Léo : « Tu nous gâtes bonome 🙂 »
Samuel : « Merci chevalier. »
Max : « Oui oui, merci et tout ça mais la falaise bonome, la falaise ! »
Le chevalier : « Elle est en face de toi Maxou 🙂 »
Max : « On voit deux strates principales. En bas, elle forme une encoche. Puis il y a les calcaires de la falaise. Et une couche bizarre tout en haut. »
Le chevalier : « De bas en haut : les Marnes blondes, les Calcaires de Langrune et les dépôts quaternaires. Je propose de commencer par les Marnes blondes. Allez les observer… »
Max : « Les cousins, on descend ! »
Le chevalier : « Soyez prudents 🙂 »
Max : « Euh, bonome… On va pas dans l’encoche à la base de la falaise. Ce serait pas prudent. Il y a risque de crabouillage. Je veux pas finir crabouillé moi. »
Le chevalier : « C’est sage 🙂 Les Marnes blondes affleurent en avant de la falaise. »
Léo : « Vu ! Venez les cousins ! »
Max : « Tout ça de brachiopodes ! »
Samuel : « Il y en a partout ! »
Léo : « Des tas d’espèces différentes ! »
Max : « Bonome, on pourra en collecter ? »
Le chevalier : « Vous pouvez prendre tout ce qui se détache facilement de la roche ou qui ce qui est déjà dégagé. Pas de marteau ici ! »
Max : « D’accord ! »
Le chevalier : « Mais avant, prenons un peu de recul pour mieux voir. »
Max : « On fossile pas ? »
Le chevalier : « Si. Mais d’abord on observe. Ensuite vous collecterez tout ce que vous voulez. Je vous laisserai quartier libre. »
Léo : « D’accord. »
Samuel : « On poche ? »
Le chevalier : « Si vous voulez… Voilà ! D’ici nous pouvons voir presque toutes les formations… »
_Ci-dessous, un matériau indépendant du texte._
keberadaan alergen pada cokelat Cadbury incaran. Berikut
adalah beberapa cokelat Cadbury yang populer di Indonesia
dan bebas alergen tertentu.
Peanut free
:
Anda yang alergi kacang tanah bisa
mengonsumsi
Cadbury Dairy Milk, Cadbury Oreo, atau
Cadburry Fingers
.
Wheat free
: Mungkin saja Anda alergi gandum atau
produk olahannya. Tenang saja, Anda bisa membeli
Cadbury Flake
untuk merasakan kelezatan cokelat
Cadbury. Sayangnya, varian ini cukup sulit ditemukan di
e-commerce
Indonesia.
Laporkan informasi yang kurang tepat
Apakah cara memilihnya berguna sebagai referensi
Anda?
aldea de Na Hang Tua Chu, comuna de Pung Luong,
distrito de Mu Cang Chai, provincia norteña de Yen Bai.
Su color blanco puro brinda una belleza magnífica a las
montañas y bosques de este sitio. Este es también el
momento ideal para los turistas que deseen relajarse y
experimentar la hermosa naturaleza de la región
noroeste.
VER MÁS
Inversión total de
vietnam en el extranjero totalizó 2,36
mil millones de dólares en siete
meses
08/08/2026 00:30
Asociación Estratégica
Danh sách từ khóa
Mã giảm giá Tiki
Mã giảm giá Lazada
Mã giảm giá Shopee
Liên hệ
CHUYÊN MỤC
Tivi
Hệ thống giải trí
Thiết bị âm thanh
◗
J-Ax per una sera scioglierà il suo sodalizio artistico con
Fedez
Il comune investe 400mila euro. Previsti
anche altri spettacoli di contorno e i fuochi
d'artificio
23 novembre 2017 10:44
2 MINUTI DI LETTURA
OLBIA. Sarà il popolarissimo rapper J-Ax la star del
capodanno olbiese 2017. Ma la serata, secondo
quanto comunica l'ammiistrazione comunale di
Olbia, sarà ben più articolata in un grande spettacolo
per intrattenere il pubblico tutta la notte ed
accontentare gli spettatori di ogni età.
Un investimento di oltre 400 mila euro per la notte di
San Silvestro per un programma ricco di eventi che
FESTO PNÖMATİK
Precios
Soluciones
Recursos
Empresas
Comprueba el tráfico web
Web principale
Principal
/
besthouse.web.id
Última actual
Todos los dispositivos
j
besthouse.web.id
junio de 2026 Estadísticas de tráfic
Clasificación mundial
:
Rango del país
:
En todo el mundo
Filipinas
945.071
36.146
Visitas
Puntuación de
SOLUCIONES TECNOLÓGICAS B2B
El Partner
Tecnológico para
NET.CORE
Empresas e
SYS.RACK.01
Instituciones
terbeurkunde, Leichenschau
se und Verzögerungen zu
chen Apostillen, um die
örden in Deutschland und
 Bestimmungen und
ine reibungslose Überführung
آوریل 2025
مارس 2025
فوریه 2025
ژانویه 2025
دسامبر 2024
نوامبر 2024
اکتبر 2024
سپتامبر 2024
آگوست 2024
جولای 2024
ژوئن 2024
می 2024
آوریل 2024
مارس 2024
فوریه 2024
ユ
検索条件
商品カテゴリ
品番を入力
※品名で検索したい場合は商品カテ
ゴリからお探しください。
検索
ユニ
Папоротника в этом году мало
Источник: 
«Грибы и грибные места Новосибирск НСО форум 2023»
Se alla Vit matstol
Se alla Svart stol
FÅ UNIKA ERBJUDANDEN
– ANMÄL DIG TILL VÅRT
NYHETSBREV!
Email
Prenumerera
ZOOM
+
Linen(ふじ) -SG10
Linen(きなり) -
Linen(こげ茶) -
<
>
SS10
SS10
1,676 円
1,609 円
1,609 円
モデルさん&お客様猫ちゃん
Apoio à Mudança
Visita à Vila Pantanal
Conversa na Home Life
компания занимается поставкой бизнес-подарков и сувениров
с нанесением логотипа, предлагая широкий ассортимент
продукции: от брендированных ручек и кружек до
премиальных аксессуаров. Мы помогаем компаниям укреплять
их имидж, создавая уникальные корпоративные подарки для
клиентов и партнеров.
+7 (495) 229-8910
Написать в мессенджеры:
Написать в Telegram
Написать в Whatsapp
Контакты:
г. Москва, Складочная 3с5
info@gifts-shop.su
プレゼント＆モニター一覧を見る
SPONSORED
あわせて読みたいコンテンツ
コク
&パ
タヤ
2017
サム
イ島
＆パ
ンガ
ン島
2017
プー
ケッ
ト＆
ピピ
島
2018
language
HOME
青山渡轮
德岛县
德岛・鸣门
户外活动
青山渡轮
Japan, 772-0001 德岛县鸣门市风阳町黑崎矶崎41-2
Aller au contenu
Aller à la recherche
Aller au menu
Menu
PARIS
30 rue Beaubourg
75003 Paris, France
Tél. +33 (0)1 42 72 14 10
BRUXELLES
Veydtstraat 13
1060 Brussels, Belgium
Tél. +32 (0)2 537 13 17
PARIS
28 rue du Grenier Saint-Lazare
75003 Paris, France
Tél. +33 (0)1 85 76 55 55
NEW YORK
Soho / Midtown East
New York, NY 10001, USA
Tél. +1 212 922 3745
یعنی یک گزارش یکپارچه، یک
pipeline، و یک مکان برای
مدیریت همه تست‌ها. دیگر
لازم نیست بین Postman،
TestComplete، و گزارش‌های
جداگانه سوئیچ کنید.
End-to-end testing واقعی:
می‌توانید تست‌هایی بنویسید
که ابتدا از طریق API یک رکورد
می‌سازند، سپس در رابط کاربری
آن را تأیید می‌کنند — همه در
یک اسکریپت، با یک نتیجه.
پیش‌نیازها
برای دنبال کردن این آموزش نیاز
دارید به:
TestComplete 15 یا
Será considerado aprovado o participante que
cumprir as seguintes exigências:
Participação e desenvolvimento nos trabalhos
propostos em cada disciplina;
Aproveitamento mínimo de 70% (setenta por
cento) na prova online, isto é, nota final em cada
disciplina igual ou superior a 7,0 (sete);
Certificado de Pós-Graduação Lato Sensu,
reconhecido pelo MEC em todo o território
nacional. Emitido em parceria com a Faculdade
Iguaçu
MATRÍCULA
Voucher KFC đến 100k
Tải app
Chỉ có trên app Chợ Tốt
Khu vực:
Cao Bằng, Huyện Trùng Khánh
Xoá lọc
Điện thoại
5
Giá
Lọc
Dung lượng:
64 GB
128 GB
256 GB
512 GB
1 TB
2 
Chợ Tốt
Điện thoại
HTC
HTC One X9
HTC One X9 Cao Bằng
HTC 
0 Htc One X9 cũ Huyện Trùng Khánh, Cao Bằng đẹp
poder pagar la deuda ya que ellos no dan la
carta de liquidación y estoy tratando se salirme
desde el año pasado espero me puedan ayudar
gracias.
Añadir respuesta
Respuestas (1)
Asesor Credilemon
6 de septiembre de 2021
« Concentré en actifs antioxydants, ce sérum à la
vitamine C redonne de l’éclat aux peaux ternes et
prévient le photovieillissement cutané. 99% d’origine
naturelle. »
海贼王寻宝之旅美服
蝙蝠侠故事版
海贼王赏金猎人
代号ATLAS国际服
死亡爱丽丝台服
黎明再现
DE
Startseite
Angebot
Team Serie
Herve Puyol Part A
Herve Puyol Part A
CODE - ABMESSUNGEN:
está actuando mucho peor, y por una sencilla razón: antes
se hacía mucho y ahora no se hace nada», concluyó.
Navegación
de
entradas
Le chevalier : « Presque… »
Max : « Tu expliques s’il te plaît ? »
Le chevalier : « Sur l’estran et à la base de la falaise, ce sont les Marnes blondes. Elles sont faites d’une alternance de marnes et de calcaires. On peut simplifier en disant qu’il y a d’abord les marnes grises puis les marnes blondes s.s. Au dessus c’est le Calcaire de Langrune sans stratification entrecroisée. Puis vient la partie à stratification entrecroisée. Ensuite il y a une zone de calcaires en plaquettes. Il a été débité en plaquettes par l’action du gel lors des glaciations du quaternaire. Encore plus haut, au sommet, ce sont les dépôts quaternaires. Nous étudierons les détails au fur et à mesure de notre inspection. Reculons encore… Là.
Max : « Il y a une surface de discontinuité. Avec… Avec comme des huîtres dessus. »
Le chevalier : « C’est le sommet de la Pierre de Ranville, formée d’un calcaire graveleux à crinoïde. On peut observer sa surface sur l’estran. La présence de nombreuses huîtres montre que la sédimentation s’est arrêtée. Je ne sais pas si il y a eu émersion mais il me semble. Après la formation de la Pierre de Ranville, la mer s’est retirée et il y a eu érosion. Puis la mer est revenue et les marnes blondes se sont déposées. Nous en reparlerons plus tard. »
Samuel : « Les huîtres datent de quand ? Avant ou après l’émersion ? »
Le chevalier : « Bonne question. Avant je pense. Entre l’arrêt de sédimentation et l’émersion. Bien, il est temps de vous laisser arpenter les Marnes blondes en quête de fossiles 🙂 »
Max : « Fossilage ! »
Les petizours se dispersent en courant…
Le chevalier : « Tout se passe bien mon petit Léo ? »
Léo : « Rhooo oui ! Regarde moi ça ! Tout ça de brachiopodes ! On peut tout prendre ? »
Le chevalier : « Tout ce que tu veux mon petitours. »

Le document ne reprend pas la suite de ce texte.